After a quick drive around the picturesque vineyard under a setting sun, which turns the sky bright orange, we find ourselves at the cellar door for a tasting with the main man himself. Ken Forrester is the godfather of chenin blanc. A founding member and the chairman of the Chenin Blanc Association, he is passionate about promoting the wine and his own award-winning wines have featured on Emirates flights since 2010.

Percheron horses work the land at the Waterkloof biodynamic vineyard.

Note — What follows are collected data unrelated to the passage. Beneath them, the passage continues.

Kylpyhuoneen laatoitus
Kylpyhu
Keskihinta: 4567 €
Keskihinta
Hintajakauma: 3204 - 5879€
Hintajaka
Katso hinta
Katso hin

Photo / Supplied

“I’ve know Ken for years,” says Stephen. “He invited me to his farm and opened up some 10-year-old bottles of his Old Vine Chenin and that really showed me what the grape was capable of in South Africa. Full of apple-pie and orange-peel flavours, it was delicious. I have a lot of respect for Ken’s palate, he’s not afraid to leave a little residual sugar in his wine, which opens up a whole host of food pairing opportunities, especially with some of the local Cape Malay cuisine. We regularly serve his FMC Chenin Blanc in first class.”

The next day, in the small township of Franschhoek, we find ourselves at the gates of Boekenhoutskloof — one of South Africa’s top producers, which specialises in syrah. Its premium range sells out on release each vintage, while The Chocolate Block — a syrah-based blend — is hailed as one of the most successful new wines to come out of the country in recent times.

Our host is Marc Kent, who back in 1993, at just 23 years old, joined the group of business partners in the purchase of a historic farm and started building the Boekenhoutskloof brand into the multi-million dollar business it is today.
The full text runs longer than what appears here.